Your job is to reproduce all of the data exactly.

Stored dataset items
=== Section Start ===

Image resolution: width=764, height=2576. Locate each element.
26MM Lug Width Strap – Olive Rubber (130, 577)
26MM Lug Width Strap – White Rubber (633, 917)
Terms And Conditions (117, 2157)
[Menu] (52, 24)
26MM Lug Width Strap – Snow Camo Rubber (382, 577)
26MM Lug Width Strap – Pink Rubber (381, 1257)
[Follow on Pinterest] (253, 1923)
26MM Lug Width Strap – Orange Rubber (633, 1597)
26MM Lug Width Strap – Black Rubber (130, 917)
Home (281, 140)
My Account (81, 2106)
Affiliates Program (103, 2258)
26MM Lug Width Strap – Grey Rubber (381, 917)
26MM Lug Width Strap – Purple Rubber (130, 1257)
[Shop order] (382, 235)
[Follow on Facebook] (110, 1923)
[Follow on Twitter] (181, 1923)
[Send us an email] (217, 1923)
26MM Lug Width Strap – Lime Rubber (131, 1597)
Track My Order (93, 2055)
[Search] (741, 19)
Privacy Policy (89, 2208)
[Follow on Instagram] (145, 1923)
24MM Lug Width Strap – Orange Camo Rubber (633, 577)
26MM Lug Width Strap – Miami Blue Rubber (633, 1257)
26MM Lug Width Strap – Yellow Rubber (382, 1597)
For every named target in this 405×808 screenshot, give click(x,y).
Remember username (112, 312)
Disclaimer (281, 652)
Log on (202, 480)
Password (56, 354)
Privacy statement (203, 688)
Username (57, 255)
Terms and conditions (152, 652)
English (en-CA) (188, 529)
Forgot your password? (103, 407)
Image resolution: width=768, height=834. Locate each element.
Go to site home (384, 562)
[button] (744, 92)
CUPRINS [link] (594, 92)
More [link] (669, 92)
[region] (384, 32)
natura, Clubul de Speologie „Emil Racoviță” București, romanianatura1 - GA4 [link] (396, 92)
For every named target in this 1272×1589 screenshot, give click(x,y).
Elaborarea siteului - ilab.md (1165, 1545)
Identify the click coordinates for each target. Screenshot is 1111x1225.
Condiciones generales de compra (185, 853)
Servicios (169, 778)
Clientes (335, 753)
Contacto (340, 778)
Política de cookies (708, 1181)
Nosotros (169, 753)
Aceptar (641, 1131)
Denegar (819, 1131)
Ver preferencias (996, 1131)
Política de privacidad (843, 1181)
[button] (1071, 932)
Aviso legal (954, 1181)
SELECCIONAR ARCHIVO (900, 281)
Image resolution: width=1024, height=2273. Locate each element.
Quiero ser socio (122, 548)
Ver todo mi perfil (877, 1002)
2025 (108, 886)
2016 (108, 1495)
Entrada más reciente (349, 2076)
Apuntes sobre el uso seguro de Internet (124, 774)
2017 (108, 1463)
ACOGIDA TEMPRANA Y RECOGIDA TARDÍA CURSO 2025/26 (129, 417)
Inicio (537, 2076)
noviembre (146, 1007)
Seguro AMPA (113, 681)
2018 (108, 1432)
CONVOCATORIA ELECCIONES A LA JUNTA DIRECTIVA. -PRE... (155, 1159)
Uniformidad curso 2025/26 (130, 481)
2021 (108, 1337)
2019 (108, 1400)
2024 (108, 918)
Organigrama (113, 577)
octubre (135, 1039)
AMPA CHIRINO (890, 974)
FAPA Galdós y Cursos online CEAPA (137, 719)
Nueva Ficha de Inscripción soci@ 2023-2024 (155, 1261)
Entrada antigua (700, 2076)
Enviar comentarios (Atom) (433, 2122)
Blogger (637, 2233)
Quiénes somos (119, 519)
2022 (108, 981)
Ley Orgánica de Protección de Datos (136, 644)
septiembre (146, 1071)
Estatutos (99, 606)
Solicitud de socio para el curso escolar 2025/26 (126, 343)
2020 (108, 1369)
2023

=== Section End ===

=== Problem solution ===
Image resolution: width=764, height=2576. Locate each element.
26MM Lug Width Strap – Olive Rubber (130, 577)
26MM Lug Width Strap – White Rubber (633, 917)
Terms And Conditions (117, 2157)
[Menu] (52, 24)
26MM Lug Width Strap – Snow Camo Rubber (382, 577)
26MM Lug Width Strap – Pink Rubber (381, 1257)
[Follow on Pinterest] (253, 1923)
26MM Lug Width Strap – Orange Rubber (633, 1597)
26MM Lug Width Strap – Black Rubber (130, 917)
Home (281, 140)
My Account (81, 2106)
Affiliates Program (103, 2258)
26MM Lug Width Strap – Grey Rubber (381, 917)
26MM Lug Width Strap – Purple Rubber (130, 1257)
[Shop order] (382, 235)
[Follow on Facebook] (110, 1923)
[Follow on Twitter] (181, 1923)
[Send us an email] (217, 1923)
26MM Lug Width Strap – Lime Rubber (131, 1597)
Track My Order (93, 2055)
[Search] (741, 19)
Privacy Policy (89, 2208)
[Follow on Instagram] (145, 1923)
24MM Lug Width Strap – Orange Camo Rubber (633, 577)
26MM Lug Width Strap – Miami Blue Rubber (633, 1257)
26MM Lug Width Strap – Yellow Rubber (382, 1597)
For every named target in this 405×808 screenshot, give click(x,y).
Remember username (112, 312)
Disclaimer (281, 652)
Log on (202, 480)
Password (56, 354)
Privacy statement (203, 688)
Username (57, 255)
Terms and conditions (152, 652)
English (en-CA) (188, 529)
Forgot your password? (103, 407)
Image resolution: width=768, height=834. Locate each element.
Go to site home (384, 562)
[button] (744, 92)
CUPRINS [link] (594, 92)
More [link] (669, 92)
[region] (384, 32)
natura, Clubul de Speologie „Emil Racoviță” București, romanianatura1 - GA4 [link] (396, 92)
For every named target in this 1272×1589 screenshot, give click(x,y).
Elaborarea siteului - ilab.md (1165, 1545)
Identify the click coordinates for each target. Screenshot is 1111x1225.
Condiciones generales de compra (185, 853)
Servicios (169, 778)
Clientes (335, 753)
Contacto (340, 778)
Política de cookies (708, 1181)
Nosotros (169, 753)
Aceptar (641, 1131)
Denegar (819, 1131)
Ver preferencias (996, 1131)
Política de privacidad (843, 1181)
[button] (1071, 932)
Aviso legal (954, 1181)
SELECCIONAR ARCHIVO (900, 281)
Image resolution: width=1024, height=2273. Locate each element.
Quiero ser socio (122, 548)
Ver todo mi perfil (877, 1002)
2025 (108, 886)
2016 (108, 1495)
Entrada más reciente (349, 2076)
Apuntes sobre el uso seguro de Internet (124, 774)
2017 (108, 1463)
ACOGIDA TEMPRANA Y RECOGIDA TARDÍA CURSO 2025/26 (129, 417)
Inicio (537, 2076)
noviembre (146, 1007)
Seguro AMPA (113, 681)
2018 (108, 1432)
CONVOCATORIA ELECCIONES A LA JUNTA DIRECTIVA. -PRE... (155, 1159)
Uniformidad curso 2025/26 (130, 481)
2021 (108, 1337)
2019 (108, 1400)
2024 (108, 918)
Organigrama (113, 577)
octubre (135, 1039)
AMPA CHIRINO (890, 974)
FAPA Galdós y Cursos online CEAPA (137, 719)
Nueva Ficha de Inscripción soci@ 2023-2024 (155, 1261)
Entrada antigua (700, 2076)
Enviar comentarios (Atom) (433, 2122)
Blogger (637, 2233)
Quiénes somos (119, 519)
2022 (108, 981)
Ley Orgánica de Protección de Datos (136, 644)
septiembre (146, 1071)
Estatutos (99, 606)
Solicitud de socio para el curso escolar 2025/26 (126, 343)
2020 (108, 1369)
2023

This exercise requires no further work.